EXERCISE INSTRUCTIONS ▸ Copy out each line of the data below in which the string "xmlBlaster" appears.

Top of EXTRACTED DATA

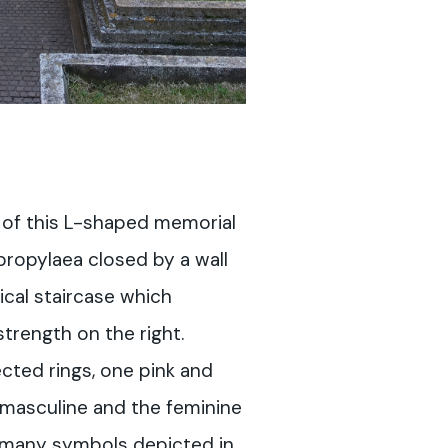
of this L-shaped memorial
propylaea closed by a wall
tical staircase which
trength on the right.
ected rings, one pink and
 masculine and the feminine
e many symbols depicted in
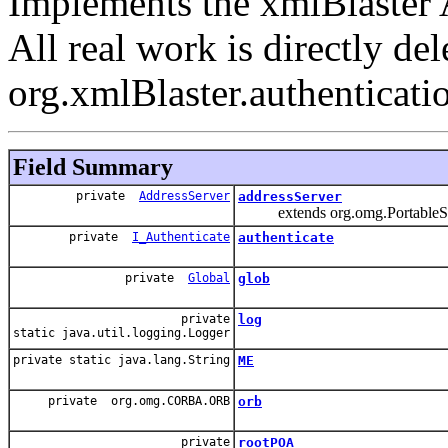
Implements the xmlBlaster
All real work is directly del
org.xmlBlaster.authenticati
Field Summary
private
AddressServer
addressServer
extends org.omg.PortableSer
private
I_Authenticate
authenticate
private
Global
glob
private
log
static java.util.logging.Logger
private static java.lang.String
ME
private org.omg.CORBA.ORB
orb
private
rootPOA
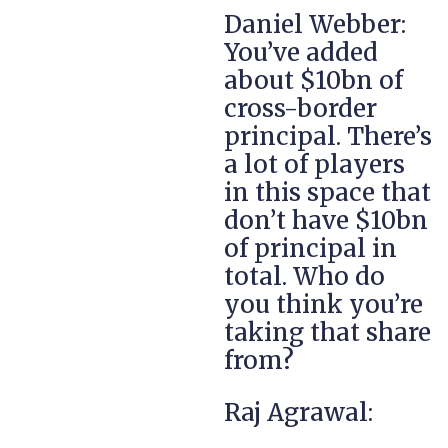
Daniel Webber:
You’ve added
about $10bn of
cross-border
principal. There’s
a lot of players
in this space that
don’t have $10bn
of principal in
total. Who do
you think you’re
taking that share
from?
Raj Agrawal:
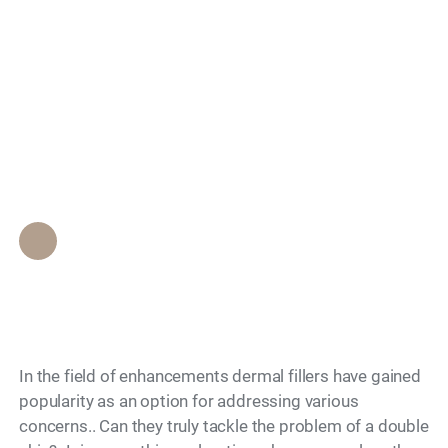
Can dermal fillers
Search
really help reduce a
double chin? What
you need to know
Epione Beverly Hills Staff
•
December 4, 2023
In the field of enhancements dermal fillers have gained
popularity as an option for addressing various
concerns.. Can they truly tackle the problem of a double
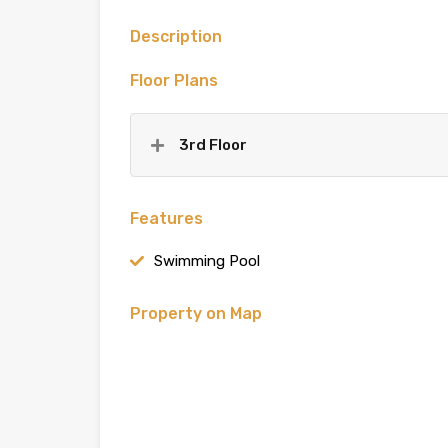
Description
Floor Plans
3rd Floor
Features
Swimming Pool
Property on Map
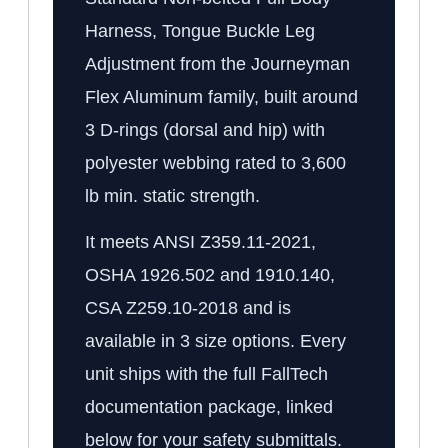
Harness, Tongue Buckle Leg
Adjustment from the Journeyman
Flex Aluminum family, built around
3 D-rings (dorsal and hip) with
polyester webbing rated to 3,600
lb min. static strength.
It meets ANSI Z359.11-2021,
OSHA 1926.502 and 1910.140,
CSA Z259.10-2018 and is
available in 3 size options. Every
unit ships with the full FallTech
documentation package, linked
below for your safety submittals.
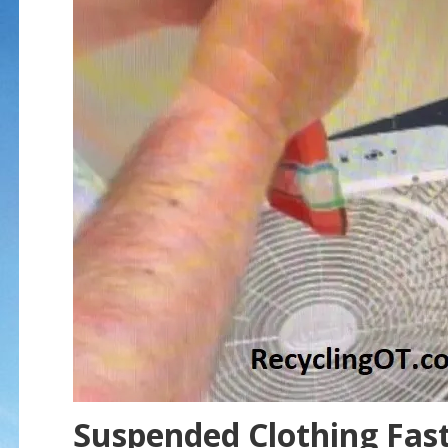
Suspended Clothing Fast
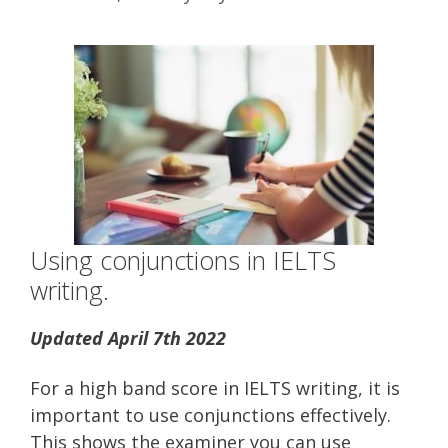
Using conjunctions in IELTS
writing.
Updated April 7th 2022
For a high band score in IELTS writing, it is
important to use conjunctions effectively.
This shows the examiner you can use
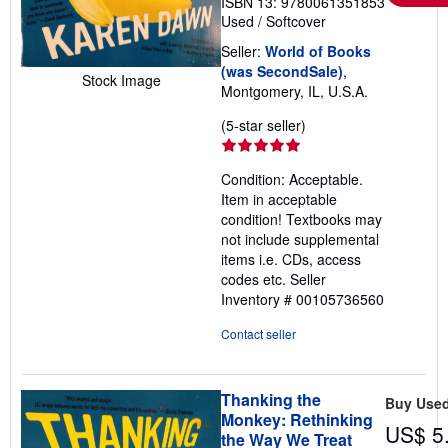
ISBN 13: 9780061351853
Used
/
Softcover
Seller:
World of Books
(was SecondSale)
,
Stock Image
Montgomery, IL, U.S.A.
Seller
(5-star seller)
rating
5
Condition: Acceptable.
out
Item in acceptable
of
condition! Textbooks may
5
not include supplemental
stars
items i.e. CDs, access
codes etc.
Seller
Inventory # 00105736560
Contact seller
Thanking the
Buy Use
Monkey: Rethinking
US$ 5
the Way We Treat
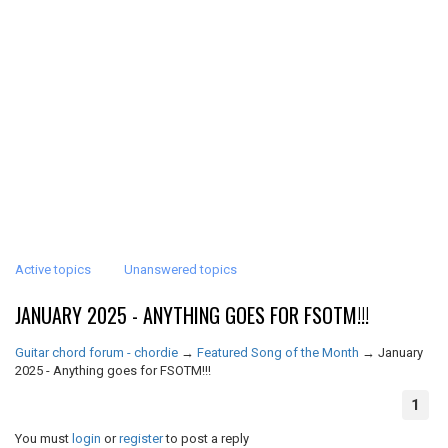
Active topics
Unanswered topics
JANUARY 2025 - ANYTHING GOES FOR FSOTM!!!
Guitar chord forum - chordie
→
Featured Song of the Month
→
January
2025 - Anything goes for FSOTM!!!
1
You must
login
or
register
to post a reply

Bottom of EXTRACTED DATA

EXERCISE RESPONSE ▸
Implements the xmlBlaster
org.xmlBlaster.authenticati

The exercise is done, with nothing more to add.